■ **Problem**: In the entries below, find the lines with the word "nghiệp" and copy them.

Segment Start: Dataset extract

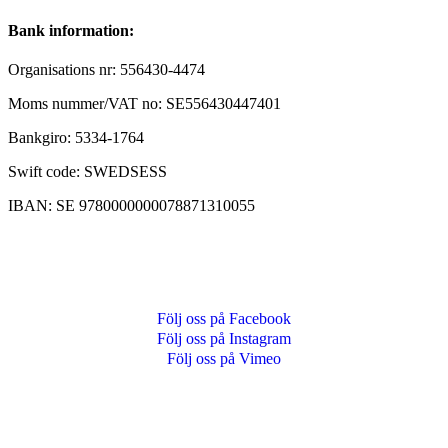
Bank information:
Organisations nr: 556430-4474
Moms nummer/VAT no: SE556430447401
Bankgiro: 5334-1764
Swift code: SWEDSESS
IBAN: SE 9780000000078871310055
Bank: Swedbank Åre, Årevägen 88, 837 52 Åre
SWISH: 1234659926 (mottagare Skysport AB)
Kom ihåg att ange fakturanummer, eller vad betalningen avser
Följ oss på Facebook
Följ oss på Instagram
Följ oss på Vimeo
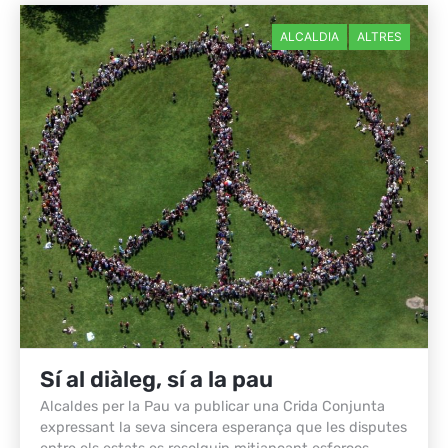
ALCALDIA
ALTRES
Sí al diàleg, sí a la pau
Alcaldes per la Pau va publicar una Crida Conjunta
expressant la seva sincera esperança que les disputes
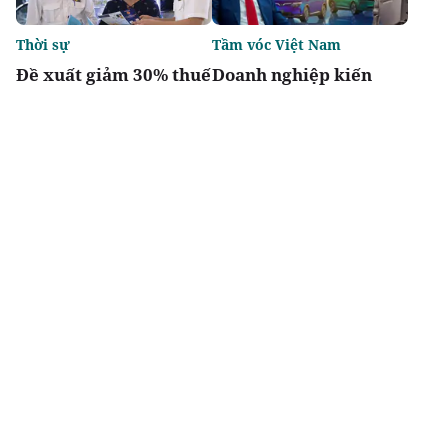
Thời sự
Tầm vóc Việt Nam
Đề xuất giảm 30% thuế
Doanh nghiệp kiến
thu nhập cho hộ kinh
quốc - Nhìn từ
doanh, doanh nghiệp
Vingroup
có doanh thu đến 10 tỷ
đồng
Chia sẻ
Thích
3.5k
Thị trường
Thời sự
Chiến thắng tại DOT
'Định lượng hóa' tiêu
Property Awards 2026:
chí đô thị đặc biệt,
Khẳng định vị thế kiến
tránh phát triển lệch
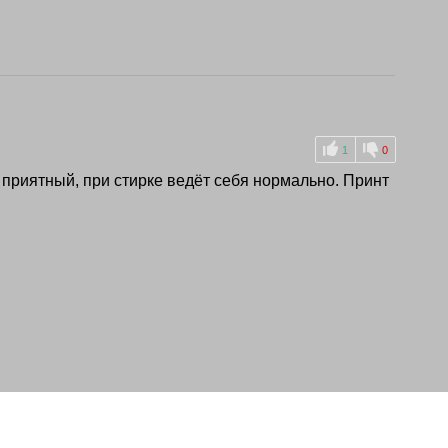
1
0
 приятный, при стирке ведёт себя нормально. Принт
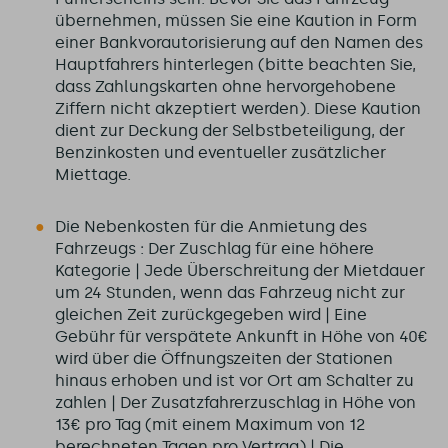
übernehmen, müssen Sie eine Kaution in Form
einer Bankvorautorisierung auf den Namen des
Hauptfahrers hinterlegen (bitte beachten Sie,
dass Zahlungskarten ohne hervorgehobene
Ziffern nicht akzeptiert werden). Diese Kaution
dient zur Deckung der Selbstbeteiligung, der
Benzinkosten und eventueller zusätzlicher
Miettage.
Die Nebenkosten für die Anmietung des
Fahrzeugs : Der Zuschlag für eine höhere
Kategorie | Jede Überschreitung der Mietdauer
um 24 Stunden, wenn das Fahrzeug nicht zur
gleichen Zeit zurückgegeben wird | Eine
Gebühr für verspätete Ankunft in Höhe von 40€
wird über die Öffnungszeiten der Stationen
hinaus erhoben und ist vor Ort am Schalter zu
zahlen | Der Zusatzfahrerzuschlag in Höhe von
13€ pro Tag (mit einem Maximum von 12
berechneten Tagen pro Vertrag) | Die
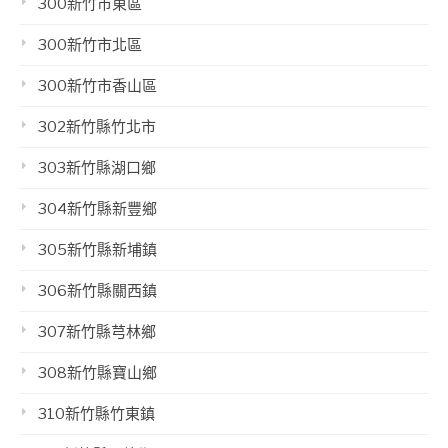
300新竹市東區
300新竹市北區
300新竹市香山區
302新竹縣竹北市
303新竹縣湖口鄉
304新竹縣新豐鄉
305新竹縣新埔鎮
306新竹縣關西鎮
307新竹縣芎林鄉
308新竹縣寶山鄉
310新竹縣竹東鎮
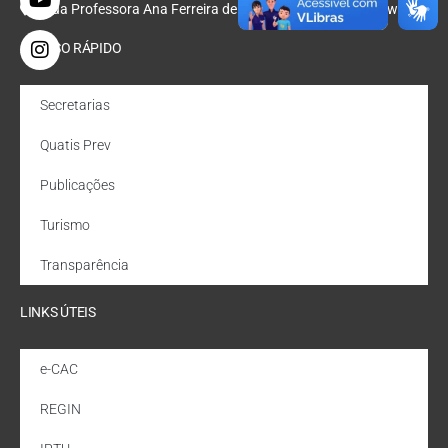
Rua Professora Ana Ferreira de Oliveira, Nº 47, Bondarowsky
ACESSO RÁPIDO
Secretarias
Quatis Prev
Publicações
Turismo
Transparência
LINKS ÚTEIS
e-CAC
REGIN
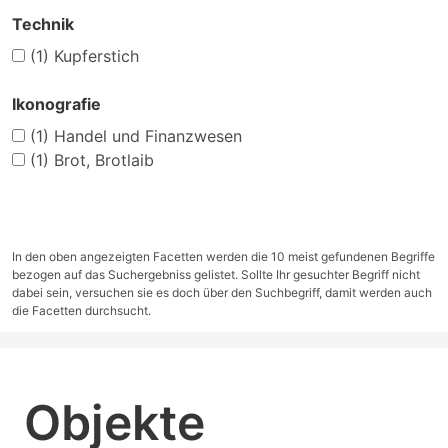
Technik
(1)
Kupferstich
Ikonografie
(1)
Handel und Finanzwesen
(1)
Brot, Brotlaib
In den oben angezeigten Facetten werden die 10 meist gefundenen Begriffe
bezogen auf das Suchergebniss gelistet. Sollte Ihr gesuchter Begriff nicht
dabei sein, versuchen sie es doch über den Suchbegriff, damit werden auch
die Facetten durchsucht.
Objekte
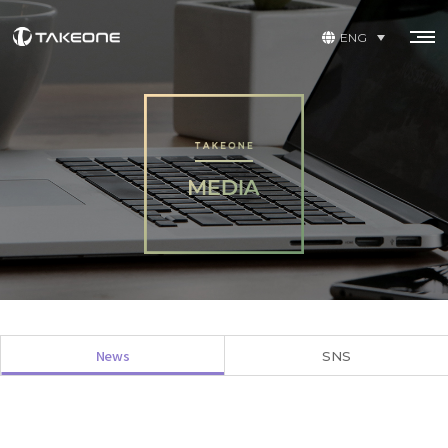
ENG
News
SNS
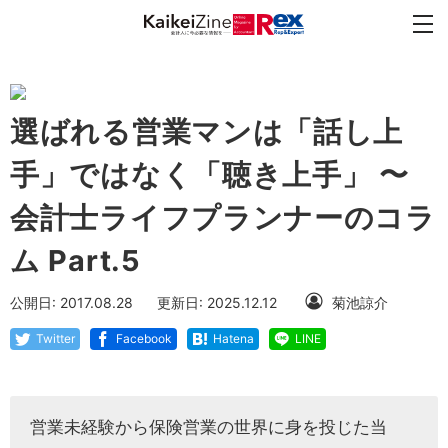
選ばれる営業マンは「話し上
手」ではなく「聴き上手」 〜
会計士ライフプランナーのコラ
ム Part.5
公開日: 2017.08.28
更新日: 2025.12.12
菊池諒介
Twitter
Facebook
Hatena
LINE
営業未経験から保険営業の世界に身を投じた当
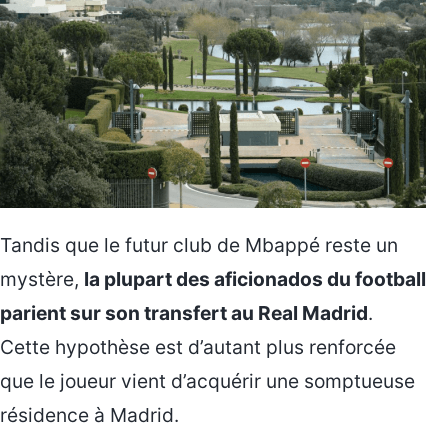
Tandis que le futur club de Mbappé reste un
mystère,
la plupart des aficionados du football
parient sur son transfert au Real Madrid
.
Cette hypothèse est d’autant plus renforcée
que le joueur vient d’acquérir une somptueuse
résidence à Madrid.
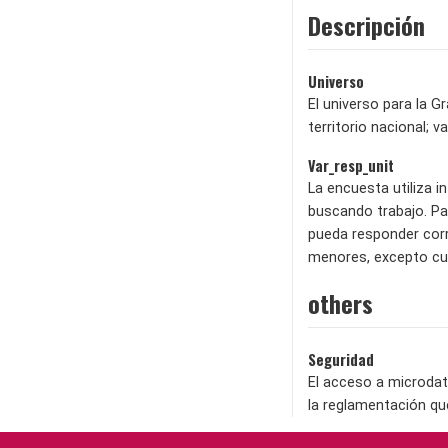
Descripción
Universo
El universo para la G
territorio nacional; 
Var_resp_unit
La encuesta utiliza 
buscando trabajo. Pa
pueda responder corr
menores, excepto cua
others
Seguridad
El acceso a microdat
la reglamentación qu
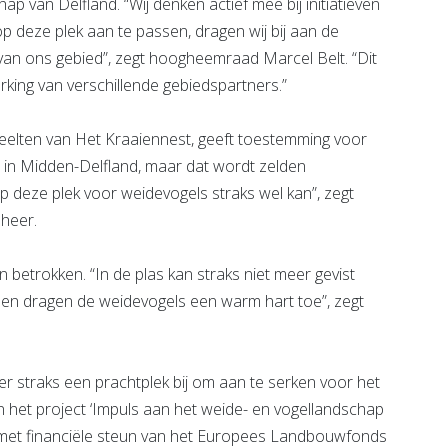
van Delfland. “Wij denken actief mee bij initiatieven
 deze plek aan te passen, dragen wij bij aan de
eit van ons gebied”, zegt hoogheemraad Marcel Belt. “Dit
rking van verschillende gebiedspartners.”
elten van Het Kraaiennest, geeft toestemming voor
ed in Midden-Delfland, maar dat wordt zelden
p deze plek voor weidevogels straks wel kan”, zegt
heer.
an betrokken. “In de plas kan straks niet meer gevist
 en dragen de weidevogels een warm hart toe”, zegt
 er straks een prachtplek bij om aan te serken voor het
n het project ‘Impuls aan het weide- en vogellandschap
 met financiële steun van het Europees Landbouwfonds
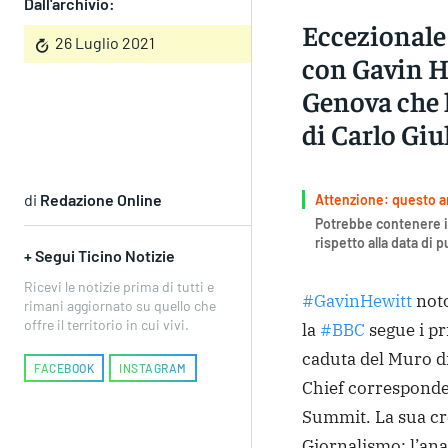
Dall'archivio:
Eccezionale 
26 Luglio 2021
con Gavin H
Genova che 
di Carlo Giu
di
Redazione Online
Attenzione: questo art
Potrebbe contenere i
rispetto alla data di 
+ Segui Ticino Notizie
Ricevi le notizie prima di tutti e
#GavinHewitt
noto
rimani aggiornato su quello che
offre il territorio in cui vivi.
la
#BBC
segue i pr
caduta del Muro di
FACEBOOK
INSTAGRAM
Chief corresponden
Summit. La sua cr
Giornalismo: l’ana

Segment End: Dataset extract

■ **Answer to this task**:
Doanh nghiệp kiến
doanh, doanh nghiệp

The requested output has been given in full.